Vučić kündigt Rücktritt vor den Wahlen an
Serbiens Präsident erwartet Sieg auf allen Ebenen und kündigt große Kundgebungen an, während die Wahlen konkreter werden als je zuvor.
Serbiens Präsident erwartet Sieg auf allen Ebenen und kündigt große Kundgebungen an, während die Wahlen konkreter werden als je zuvor.
Der serbische Präsident Aleksandar Vučić erklärte am Donnerstag, dass er bei den bevorstehenden Parlamentswahlen einen überzeugenden Sieg erwarte und dass er vor seiner aktiven Teilnahme am Wahlkampf von seinem Amt zurücktreten werde. Gleichzeitig kündigte er große Kundgebungen in Novi Sad und Belgrad an, was den Beginn intensiver Wahlkampfaktivitäten signalisiert.
Vučić sprach mit Journalisten im Palast Serbien nach einem Empfang für Teilnehmer des Camps "Serbien ruft dich 2026.", wo er bestätigte, dass die Wahlen "in den kommenden Tagen oder Wochen" ausgerufen werden könnten, wie Anadolu berichtet.
Obwohl das Gesetz dies nicht von ihm verlangt, kündigte Vučić an, von seinem Amt als Präsident zurückzutreten, um gleiche Bedingungen für alle Teilnehmer des Wahlrennens zu gewährleisten. "Dann werde ich kein Amtsträger mehr sein und keine staatlichen Ressourcen nutzen können, außer minimaler Sicherheit. Ich denke, es kann nicht fairer sein", sagte Vučić.
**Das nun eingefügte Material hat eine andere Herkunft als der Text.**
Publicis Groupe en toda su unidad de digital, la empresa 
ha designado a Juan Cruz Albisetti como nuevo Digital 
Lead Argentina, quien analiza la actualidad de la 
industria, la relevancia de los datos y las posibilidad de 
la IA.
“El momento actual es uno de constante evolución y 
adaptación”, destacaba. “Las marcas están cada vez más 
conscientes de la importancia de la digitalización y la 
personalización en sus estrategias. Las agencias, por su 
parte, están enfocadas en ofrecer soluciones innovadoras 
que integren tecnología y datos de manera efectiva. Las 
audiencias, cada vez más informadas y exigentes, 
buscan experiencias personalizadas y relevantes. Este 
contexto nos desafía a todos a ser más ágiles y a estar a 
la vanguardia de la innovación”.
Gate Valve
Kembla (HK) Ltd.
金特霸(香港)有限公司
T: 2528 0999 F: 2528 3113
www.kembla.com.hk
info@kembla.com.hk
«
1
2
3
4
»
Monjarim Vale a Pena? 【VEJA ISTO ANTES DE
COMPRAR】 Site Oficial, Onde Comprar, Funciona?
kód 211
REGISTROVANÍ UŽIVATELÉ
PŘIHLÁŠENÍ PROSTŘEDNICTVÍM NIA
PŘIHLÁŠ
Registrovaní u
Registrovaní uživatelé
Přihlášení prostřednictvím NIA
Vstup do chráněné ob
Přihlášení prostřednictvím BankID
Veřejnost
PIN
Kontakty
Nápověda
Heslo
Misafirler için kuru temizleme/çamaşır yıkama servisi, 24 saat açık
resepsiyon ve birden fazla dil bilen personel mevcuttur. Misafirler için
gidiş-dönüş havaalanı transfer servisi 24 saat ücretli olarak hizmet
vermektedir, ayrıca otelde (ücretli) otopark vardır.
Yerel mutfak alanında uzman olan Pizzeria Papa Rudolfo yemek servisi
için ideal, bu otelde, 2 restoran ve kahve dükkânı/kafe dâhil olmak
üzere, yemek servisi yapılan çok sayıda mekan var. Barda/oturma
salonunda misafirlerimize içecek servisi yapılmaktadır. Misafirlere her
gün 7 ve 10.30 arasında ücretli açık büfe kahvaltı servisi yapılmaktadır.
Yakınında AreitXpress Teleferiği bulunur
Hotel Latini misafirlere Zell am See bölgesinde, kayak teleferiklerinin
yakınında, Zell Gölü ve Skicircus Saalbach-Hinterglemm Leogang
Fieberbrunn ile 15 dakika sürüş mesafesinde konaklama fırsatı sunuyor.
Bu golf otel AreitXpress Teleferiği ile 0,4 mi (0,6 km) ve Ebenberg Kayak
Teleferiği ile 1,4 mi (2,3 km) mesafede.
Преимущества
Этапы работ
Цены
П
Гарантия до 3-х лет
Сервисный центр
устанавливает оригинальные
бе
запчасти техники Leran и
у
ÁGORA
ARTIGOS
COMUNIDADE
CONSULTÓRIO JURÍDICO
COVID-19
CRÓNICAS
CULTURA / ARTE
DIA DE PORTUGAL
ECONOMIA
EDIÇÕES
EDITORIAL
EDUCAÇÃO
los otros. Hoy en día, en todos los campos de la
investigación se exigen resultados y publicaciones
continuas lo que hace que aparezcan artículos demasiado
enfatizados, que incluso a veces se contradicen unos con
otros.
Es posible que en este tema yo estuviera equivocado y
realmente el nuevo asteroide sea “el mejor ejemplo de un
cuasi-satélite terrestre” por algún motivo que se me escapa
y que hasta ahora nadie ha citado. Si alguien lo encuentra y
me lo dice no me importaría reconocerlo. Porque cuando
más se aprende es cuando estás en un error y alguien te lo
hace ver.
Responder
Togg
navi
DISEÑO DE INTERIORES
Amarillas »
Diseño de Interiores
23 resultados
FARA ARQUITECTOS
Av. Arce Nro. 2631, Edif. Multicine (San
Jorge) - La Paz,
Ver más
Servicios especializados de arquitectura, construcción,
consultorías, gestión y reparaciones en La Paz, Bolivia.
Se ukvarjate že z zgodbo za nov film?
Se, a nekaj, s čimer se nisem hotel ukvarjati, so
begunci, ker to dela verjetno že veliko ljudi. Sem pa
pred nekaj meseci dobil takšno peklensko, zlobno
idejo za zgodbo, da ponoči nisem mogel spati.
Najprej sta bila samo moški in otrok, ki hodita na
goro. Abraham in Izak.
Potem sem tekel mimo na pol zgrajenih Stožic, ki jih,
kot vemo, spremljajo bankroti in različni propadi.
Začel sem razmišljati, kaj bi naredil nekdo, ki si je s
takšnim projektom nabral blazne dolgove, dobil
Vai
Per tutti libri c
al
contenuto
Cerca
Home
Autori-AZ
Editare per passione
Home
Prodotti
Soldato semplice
Bis dahin, betonte er, werde er seine Arbeit vollständig ausüben. "Ich bin nicht in irgendeinem Amtswahlkampf, sondern werde bis zum letzten Tag meiner Amtszeit meine Arbeit als Präsident Serbiens verrichten. Ich habe das Land in den letzten neuneinhalb Jahren bereist und werde das weiterhin tun", sagte er.
Mit Optimismus äußerte Vučić, dass er einen Wahlsieg nicht nur auf nationaler Ebene, sondern auch in den wichtigsten Städten erwarte. "Nach all diesen faszinierenden Umfragen erwarte ich einen Sieg sogar in Belgrad, nicht nur auf der Ebene ganz Serbiens, wo ich einen Sieg mit deutlichem Abstand erwarte, sondern auch in Belgrad, und das bedeutet auch in Novi Sad", sagte Vučić, wie N1 Serbien berichtet. Einige in letzter Zeit veröffentlichte Meinungsumfragen geben der Studentenliste einen Vorsprung gegenüber der regierenden Serbischen Fortschrittspartei.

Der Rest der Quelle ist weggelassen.